Copy out, exactly and with nothing else, the stretch of lines that starts at the line containing "zeker de akoestische" and finishes at the end of the data.

RECORDS PROVIDED:
========================================================================
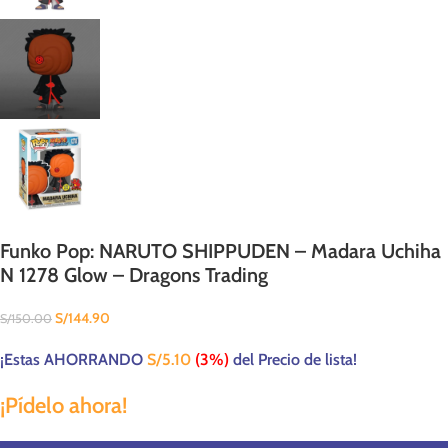
Funko Pop: NARUTO SHIPPUDEN – Madara Uchiha
N 1278 Glow – Dragons Trading
S/
144.90
S/
150.00
¡Estas AHORRANDO
S/
5.10
(3%)
del Precio de lista!
¡Pídelo ahora!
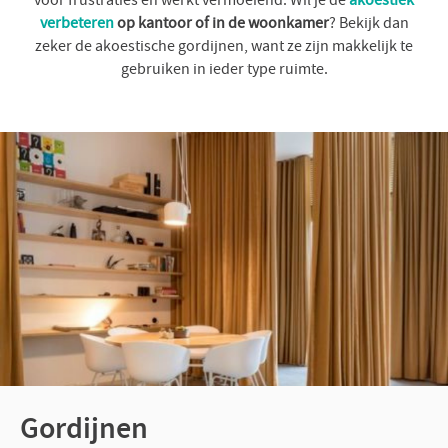
voor frustraties en werkt vermoeiend. Wil je de
akoestiek
verbeteren
op kantoor of in de woonkamer
? Bekijk dan
zeker de akoestische gordijnen, want ze zijn makkelijk te
gebruiken in ieder type ruimte.
Gordijnen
========================================================================
SOLUTION:
zeker de akoestische gordijnen, want ze zijn makkelijk te
gebruiken in ieder type ruimte.
Gordijnen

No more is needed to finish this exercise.